Sidoarjo, Jawa Timur (ANTARA) - Kepolisian Resor Kota (Polresta) Sidoarjo menjelaskan dua orang pelaku pencurian brangkas di Sidoarjo dapat dijerat dengan Pasal 477 huruf e KUHP tentang pencurian dengan ancaman pidana penjara maksimal tujuh tahun.

"Pelaku TS ditangkap pada 16 Februari di Simalungun, Sumatera Utara, dan pelaku FP ditangkap pada 26 Februari 2026 di Bekasi, Jawa Barat," kata Kepala Polresta Sidoarjo, Komisaris Besar Polisi (Kombes Pol) Christian Tobing dalam ungkap kasus di Sidoarjo, Rabu.

Tobing menjelaskan bahwa kedua pelaku bersama empat orang lainnya melakukan aksi pembobolan rumah dan pencurian brangkas di wilayah perumahan elit di daerah Taman Pinang, Kabupaten Sidoarjo, milik korban berinisial IES, pada Oktober tahun lalu.

Ia menjelaskan bahwa kedua tersangka tersebut merupakan residivis atas kasus serupa, sebelum berhasil ditangkap dan ditahan di Polresta Sidoarjo.

Tobing mengaku, pada saat penangkapan pelaku FP di Bekasi, pihaknya berhasil menyita satu buah senjata api rakitan jenis revolver beserta empat butir peluru.

Ia menjelaskan bahwa para tersangka menggunakan modus operandi dengan berpura-pura menjadi tamu guna memastikan rumah yang menjadi target dalam keadaan tak berpenghuni sebelum melancarkan aksinya.

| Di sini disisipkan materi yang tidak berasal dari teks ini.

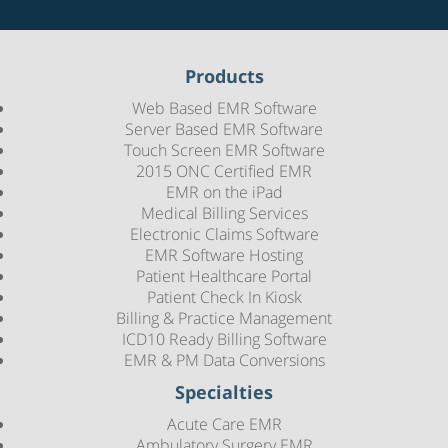
Products
Web Based EMR Software
Server Based EMR Software
Touch Screen EMR Software
2015 ONC Certified EMR
EMR on the iPad
Medical Billing Services
Electronic Claims Software
EMR Software Hosting
Patient Healthcare Portal
Patient Check In Kiosk
Billing & Practice Management
ICD10 Ready Billing Software
EMR & PM Data Conversions
Specialties
Acute Care EMR
Ambulatory Surgery EMR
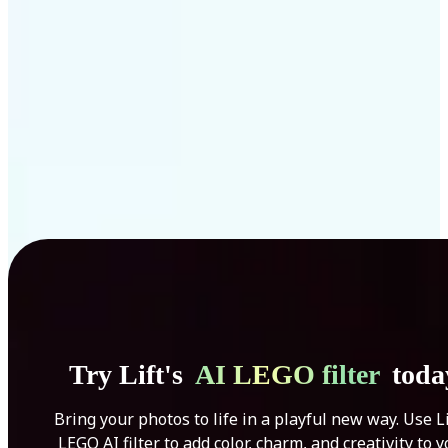
Get Started
Try Lift's
AI LEGO filter
toda
Bring your photos to life in a playful new way. Use Li
LEGO AI filter to add color, charm, and creativity to 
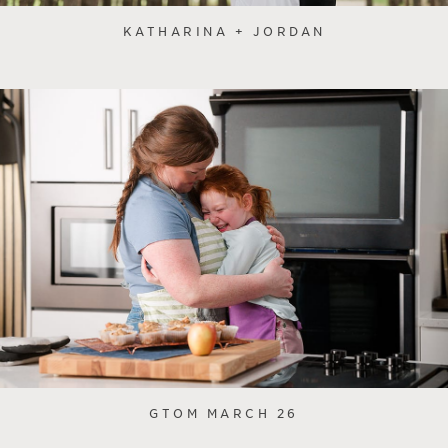
KATHARINA + JORDAN
GTOM MARCH 26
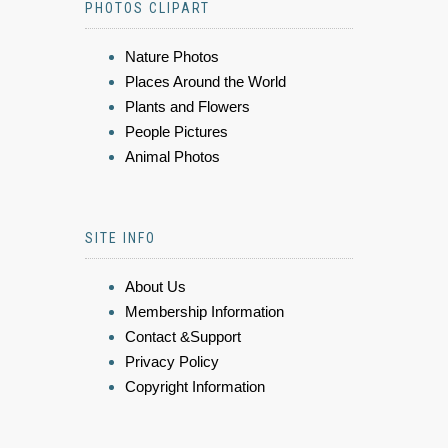
PHOTOS CLIPART
Nature Photos
Places Around the World
Plants and Flowers
People Pictures
Animal Photos
SITE INFO
About Us
Membership Information
Contact &Support
Privacy Policy
Copyright Information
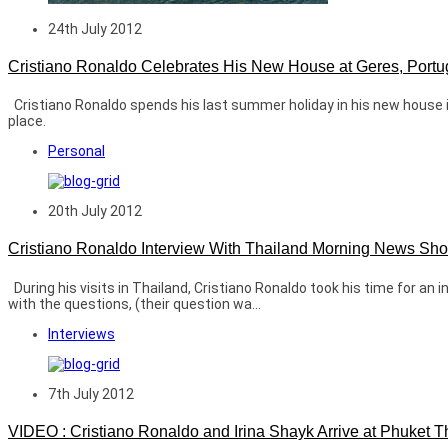
24th July 2012
Cristiano Ronaldo Celebrates His New House at Geres, Portu
Cristiano Ronaldo spends his last summer holiday in his new house in 
place.
Personal
20th July 2012
Cristiano Ronaldo Interview With Thailand Morning News Sh
During his visits in Thailand, Cristiano Ronaldo took his time for a
with the questions, (their question wa...
Interviews
7th July 2012
VIDEO : Cristiano Ronaldo and Irina Shayk Arrive at Phuket T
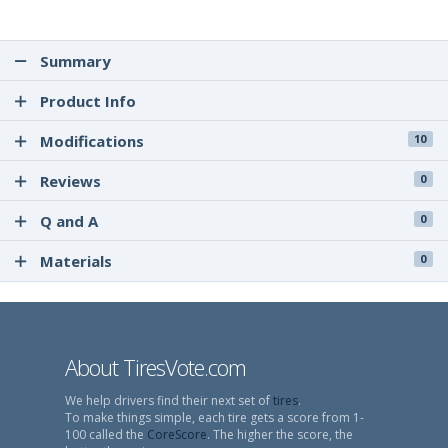
Summary
Product Info
Modifications
10
Reviews
0
Q and A
0
Materials
0
About TiresVote.com
We help drivers find their next set of
tires
.
To make things simple, each tire gets a score from 1-
100 called the
CoreScore
. The higher the score, the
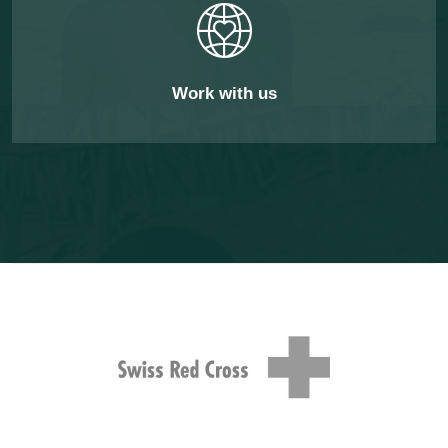
Work with us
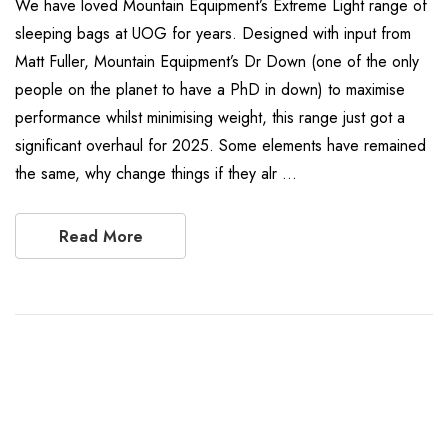
We have loved Mountain Equipment’s Extreme Light range of
sleeping bags at UOG for years. Designed with input from
Matt Fuller, Mountain Equipment’s Dr Down (one of the only
people on the planet to have a PhD in down) to maximise
performance whilst minimising weight, this range just got a
significant overhaul for 2025. Some elements have remained
the same, why change things if they alr …
Read More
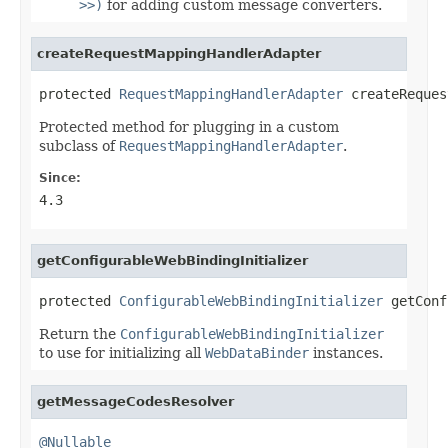
>>)
for adding custom message converters.
createRequestMappingHandlerAdapter
protected 
RequestMappingHandlerAdapter
 createReques
Protected method for plugging in a custom
subclass of
RequestMappingHandlerAdapter
.
Since:
4.3
getConfigurableWebBindingInitializer
protected 
ConfigurableWebBindingInitializer
 getConf
Return the
ConfigurableWebBindingInitializer
to use for initializing all
WebDataBinder
instances.
getMessageCodesResolver
@Nullable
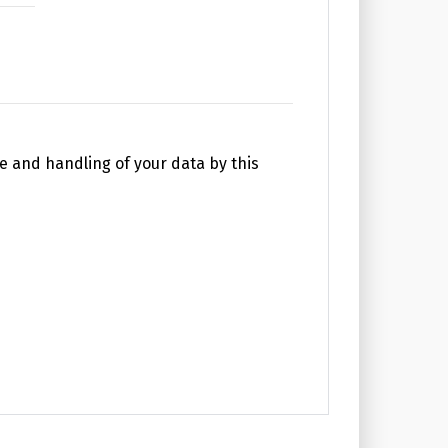
e and handling of your data by this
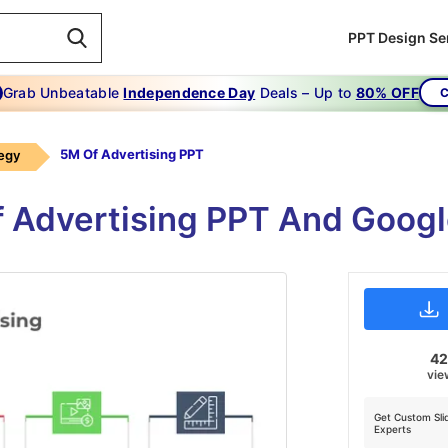
PPT Design Se
Grab Unbeatable
Independence Day
Deals – Up to
80% OFF
C
5M Of Advertising PPT
tegy
f Advertising PPT And Goog
4
vie
Get Custom Sli
Experts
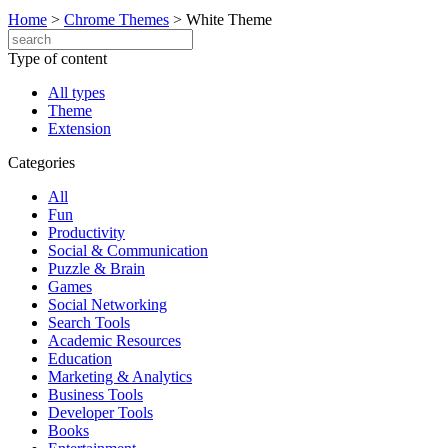
Home
>
Chrome Themes
>
White Theme
Type of content
All types
Theme
Extension
Categories
All
Fun
Productivity
Social & Communication
Puzzle & Brain
Games
Social Networking
Search Tools
Academic Resources
Education
Marketing & Analytics
Business Tools
Developer Tools
Books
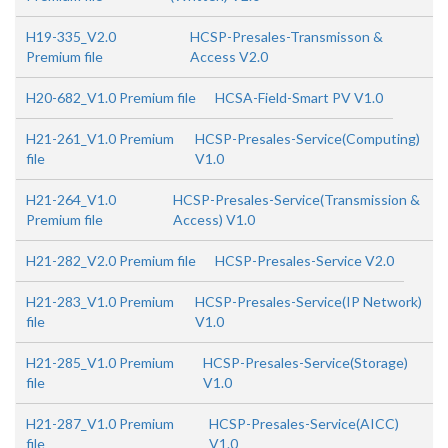
H19-335_V2.0
HCSP-Presales-Transmisson &
Premium file
Access V2.0
H20-682_V1.0 Premium file
HCSA-Field-Smart PV V1.0
H21-261_V1.0 Premium
HCSP-Presales-Service(Computing)
file
V1.0
H21-264_V1.0
HCSP-Presales-Service(Transmission &
Premium file
Access) V1.0
H21-282_V2.0 Premium file
HCSP-Presales-Service V2.0
H21-283_V1.0 Premium
HCSP-Presales-Service(IP Network)
file
V1.0
H21-285_V1.0 Premium
HCSP-Presales-Service(Storage)
file
V1.0
H21-287_V1.0 Premium
HCSP-Presales-Service(AICC)
file
V1.0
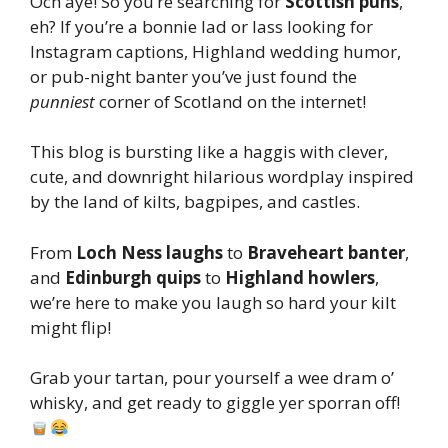
Och aye! So you’re searching for
Scottish puns
,
eh? If you’re a bonnie lad or lass looking for
Instagram captions, Highland wedding humor,
or pub-night banter you’ve just found the
punniest
corner of Scotland on the internet!
This blog is bursting like a haggis with clever,
cute, and downright hilarious wordplay inspired
by the land of kilts, bagpipes, and castles.
From
Loch Ness laughs
to
Braveheart banter
,
and
Edinburgh quips
to
Highland howlers
,
we’re here to make you laugh so hard your kilt
might flip!
Grab your tartan, pour yourself a wee dram o’
whisky, and get ready to giggle yer sporran off!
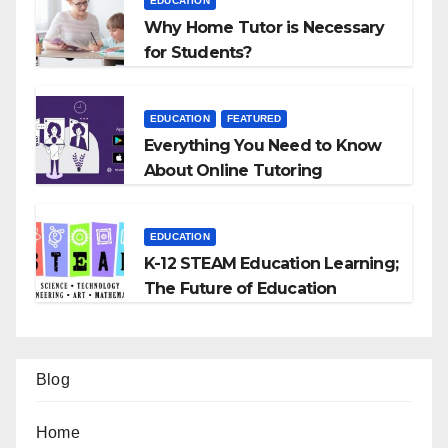
EDUCATION
Why Home Tutor is Necessary
for Students?
EDUCATION
FEATURED
Everything You Need to Know
About Online Tutoring
EDUCATION
K-12 STEAM Education Learning;
The Future of Education
Blog
Home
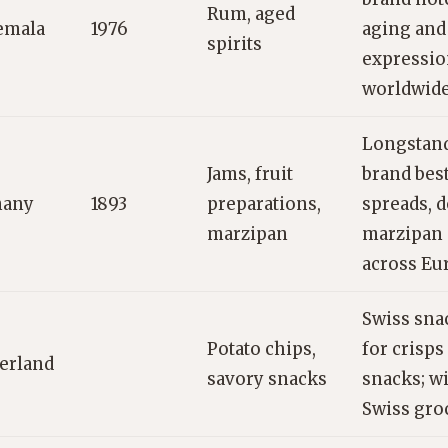
Rum, aged
emala
1976
aging and
spirits
expressio
worldwide
Longstan
Jams, fruit
brand bes
any
1893
preparations,
spreads, d
marzipan
marzipan 
across Eu
Swiss sn
Potato chips,
for crisp
erland
savory snacks
snacks; wi
Swiss groc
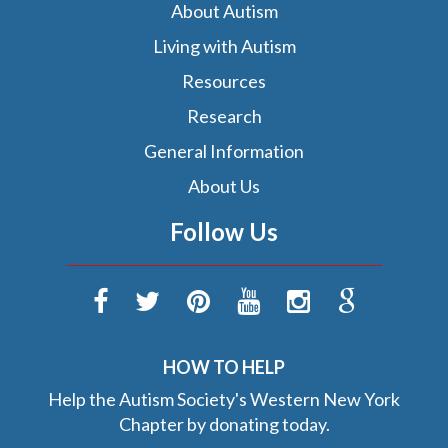
About Autism
Living with Autism
Resources
Research
General Information
About Us
Follow Us
HOW TO HELP
Help the Autism Society's Western New York
Chapter by donating today.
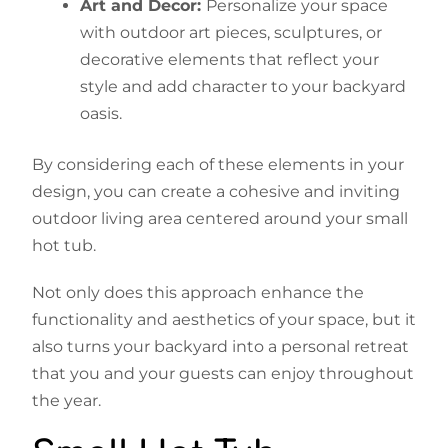
Art and Decor:
Personalize your space
with outdoor art pieces, sculptures, or
decorative elements that reflect your
style and add character to your backyard
oasis.
By considering each of these elements in your
design, you can create a cohesive and inviting
outdoor living area centered around your small
hot tub.
Not only does this approach enhance the
functionality and aesthetics of your space, but it
also turns your backyard into a personal retreat
that you and your guests can enjoy throughout
the year.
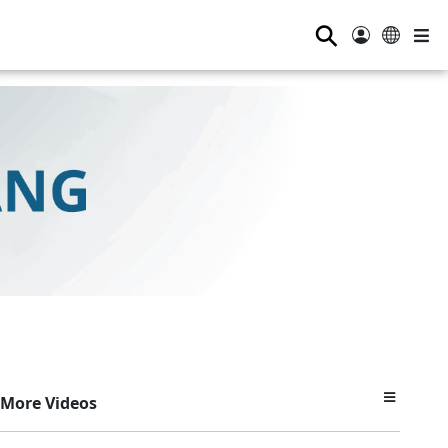
⚲
More Videos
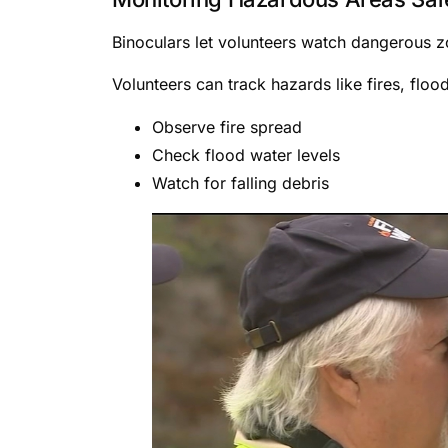
Binoculars let volunteers watch dangerous zo
Volunteers can track hazards like fires, floo
Observe fire spread
Check flood water levels
Watch for falling debris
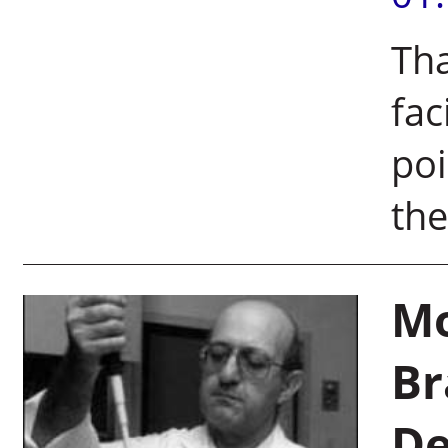
Th
fac
poi
th
Mo
Br
De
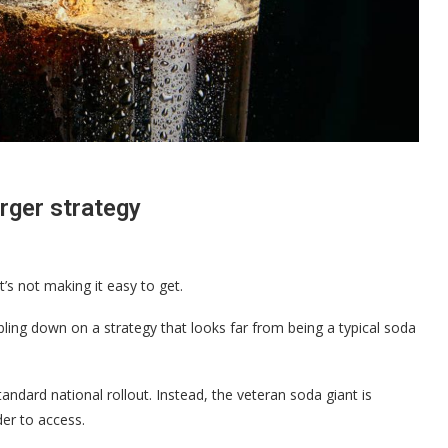
arger strategy
’s not making it easy to get.
bling down on a strategy that looks far from being a typical soda
tandard national rollout. Instead, the veteran soda giant is
der to access.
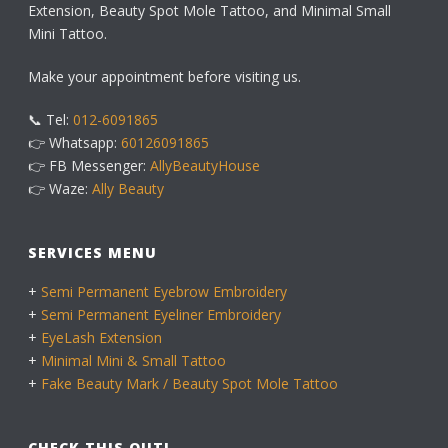
Extension, Beauty Spot Mole Tattoo, and Minimal Small
Mini Tattoo.
Make your appointment before visiting us.
📞 Tel:
012-6091865
👉 Whatsapp:
60126091865
👉 FB Messenger:
AllyBeautyHouse
👉 Waze:
Ally Beauty
SERVICES MENU
+
Semi Permanent Eyebrow Embroidery
+
Semi Permanent Eyeliner Embroidery
+
EyeLash Extension
+
Minimal Mini & Small Tattoo
+
Fake Beauty Mark / Beauty Spot Mole Tattoo
CHECK THIS OUT!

Tobing menyampaikan bahwa para tersangka tersebut berhasil melancarkan aksi serupa di wilayah Kota Jambi, Bekasi, hingga Kuningan, Jawa Barat, sebelum akhirnya melaksanakan pencurian brangkas di Sidoarjo.

"Total ada enam tersangka, dua diamankan oleh Sat Reskrim Polresta Sidoarjo, tiga lainnya ditangkap dan ditahan di Polres Purwakarta, sementara satu orang masih buron," kata Tobing.

Ia mengimbau masyarakat untuk terus waspada dan hati-hati jika mengetahui adanya tindakan mencurigakan dari orang-orang yang tak dikenal, sekaligus untuk dapat segera melaporkan hal tersebut kepada pihak berwenang.